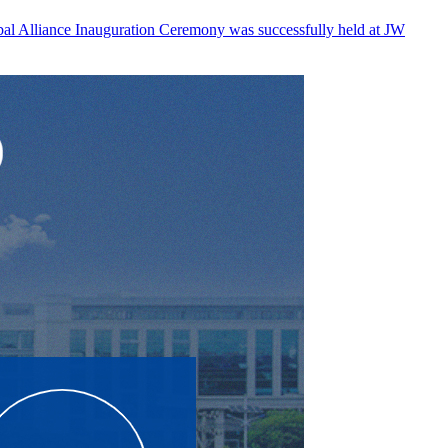
l Alliance Inauguration Ceremony was successfully held at JW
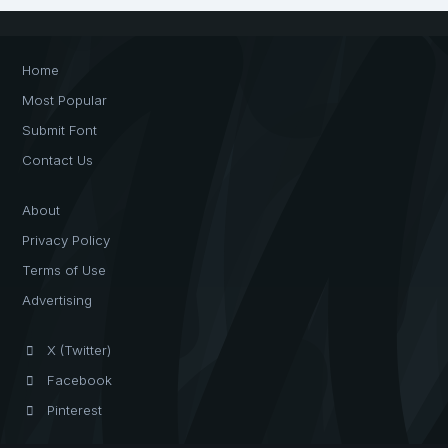
Home
Most Popular
Submit Font
Contact Us
About
Privacy Policy
Terms of Use
Advertising
X (Twitter)
Facebook
Pinterest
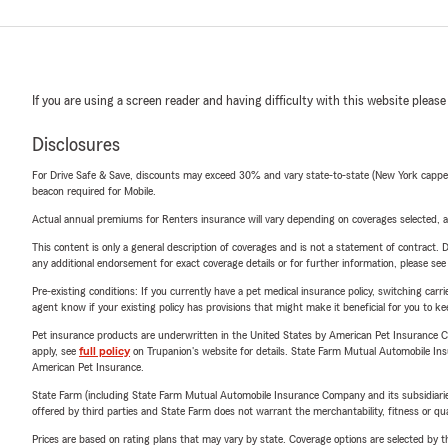
If you are using a screen reader and having difficulty with this website please
Disclosures
For Drive Safe & Save, discounts may exceed 30% and vary state-to-state (New York capped a
beacon required for Mobile.
Actual annual premiums for Renters insurance will vary depending on coverages selected, a
This content is only a general description of coverages and is not a statement of contract. D
any additional endorsement for exact coverage details or for further information, please se
Pre-existing conditions: If you currently have a pet medical insurance policy, switching car
agent know if your existing policy has provisions that might make it beneficial for you to ke
Pet insurance products are underwritten in the United States by American Pet Insuranc
apply, see
full policy
on Trupanion's website for details. State Farm Mutual Automobile Insura
American Pet Insurance.
State Farm (including State Farm Mutual Automobile Insurance Company and its subsidiaries and
offered by third parties and State Farm does not warrant the merchantability, fitness or qual
Prices are based on rating plans that may vary by state. Coverage options are selected by the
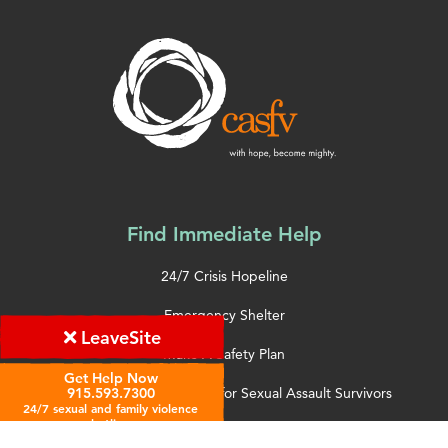
Find Immediate Help
24/7 Crisis Hopeline
Emergency Shelter
Leave
Site
Make A Safety Plan
Get Help Now
Hospital Accompaniment for Sexual Assault Survivors
915.593.7300
24/7 sexual and family violence
hotline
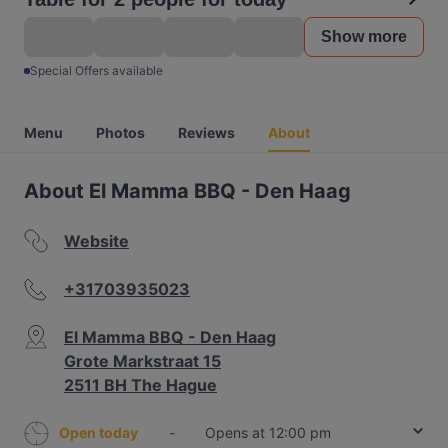
Show more
Special Offers available
Menu
Photos
Reviews
About
About El Mamma BBQ - Den Haag
Website
+31703935023
El Mamma BBQ - Den Haag
Grote Markstraat 15
2511 BH The Hague
Open today
-
Opens at 12:00 pm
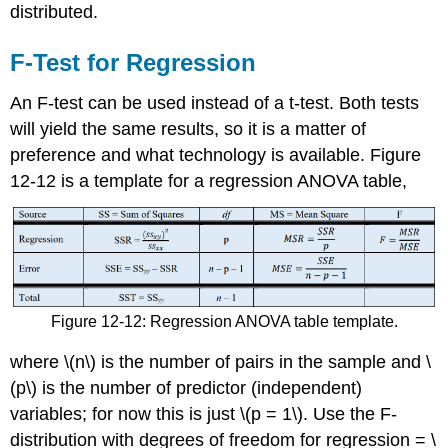
distributed.
F-Test for Regression
An F-test can be used instead of a t-test. Both tests
will yield the same results, so it is a matter of
preference and what technology is available. Figure
12-12 is a template for a regression ANOVA table,
Figure 12-12: Regression ANOVA table template.
where \(n\) is the number of pairs in the sample and \
(p\) is the number of predictor (independent)
variables; for now this is just \(p = 1\). Use the F-
distribution with degrees of freedom for regression = \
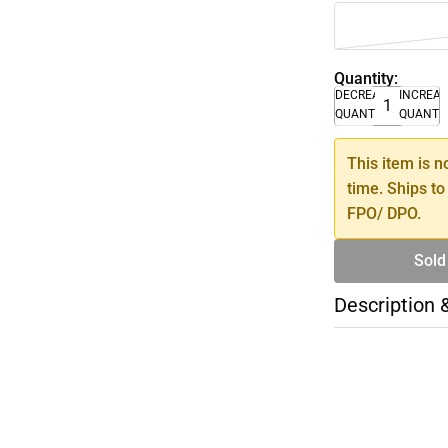
Quantity:
DECREASE
INCREA
QUANTITY
QUANTI
This item is n
time. Ships to
FPO/ DPO.
Sold
Description 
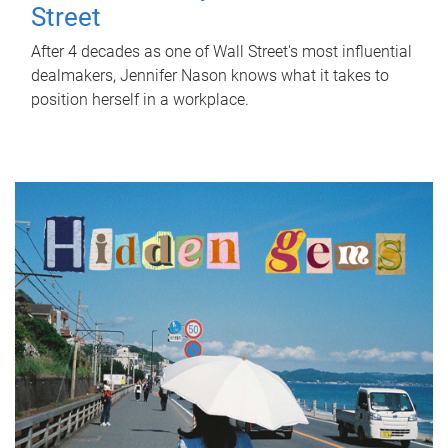
Street
After 4 decades as one of Wall Street's most influential
dealmakers, Jennifer Nason knows what it takes to
position herself in a workplace.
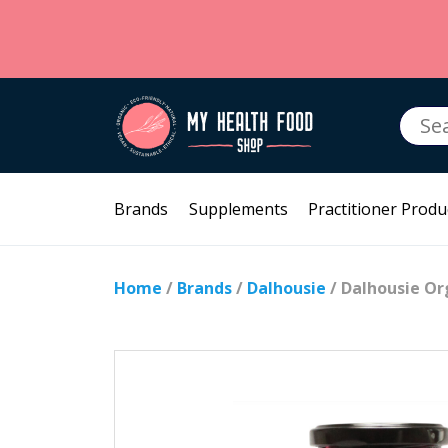
Searc
for:
Brands
Supplements
Practitioner Produ
Home
/
Brands
/
Dalhousie
/ Dalhousie Or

——————————

## Instructions for the task
Your task is to output the material word for word while leaving out every image.

## Solution to this exercise
l Alliance Inauguration Ceremony was successfully held at JW
Home
Most Popular
Submit Font
Contact Us
About
Privacy Policy
Terms of Use
Advertising
X (Twitter)
Facebook
Pinterest
If you are using a screen reader and having difficulty with this website please
Disclosures
For Drive Safe & Save, discounts may exceed 30% and vary state-to-state (New York capped a
beacon required for Mobile.
Actual annual premiums for Renters insurance will vary depending on coverages selected, a
This content is only a general description of coverages and is not a statement of contract. D
any additional endorsement for exact coverage details or for further information, please se
Pre-existing conditions: If you currently have a pet medical insurance policy, switching car
agent know if your existing policy has provisions that might make it beneficial for you to ke
Pet insurance products are underwritten in the United States by American Pet Insuranc
apply, see
full policy
on Trupanion's website for details. State Farm Mutual Automobile Insura
American Pet Insurance.
State Farm (including State Farm Mutual Automobile Insurance Company and its subsidiaries and
offered by third parties and State Farm does not warrant the merchantability, fitness or qual
Prices are based on rating plans that may vary by state. Coverage options are selected by the
Find Immediate Help
24/7 Crisis Hopeline
Emergency Shelter
Leave
Site
Make A Safety Plan
Get Help Now
Hospital Accompaniment for Sexual Assault Survivors
915.593.7300
24/7 sexual and family violence
hotline
Show more
Special Offers available
Menu
Photos
Reviews
About
About El Mamma BBQ - Den Haag
Website
+31703935023
El Mamma BBQ - Den Haag
Grote Markstraat 15
2511 BH The Hague
Open today
-
Opens at 12:00 pm
distributed.
F-Test for Regression
An F-test can be used instead of a t-test. Both tests
will yield the same results, so it is a matter of
preference and what technology is available. Figure
12-12 is a template for a regression ANOVA table,
Figure 12-12: Regression ANOVA table template.
where \(n\) is the number of pairs in the sample and \
(p\) is the number of predictor (independent)
variables; for now this is just \(p = 1\). Use the F-
distribution with degrees of freedom for regression = \
Quantity:
DECREASE
INCREA
QUANTITY
QUANTI
This item is n
time. Ships to
FPO/ DPO.
Sold
Description 
Street
After 4 decades as one of Wall Street's most influential
dealmakers, Jennifer Nason knows what it takes to
position herself in a workplace.
Searc
for:
Brands
Supplements
Practitioner Produ
Home
/
Brands
/
Dalhousie
/ Dalhousie Or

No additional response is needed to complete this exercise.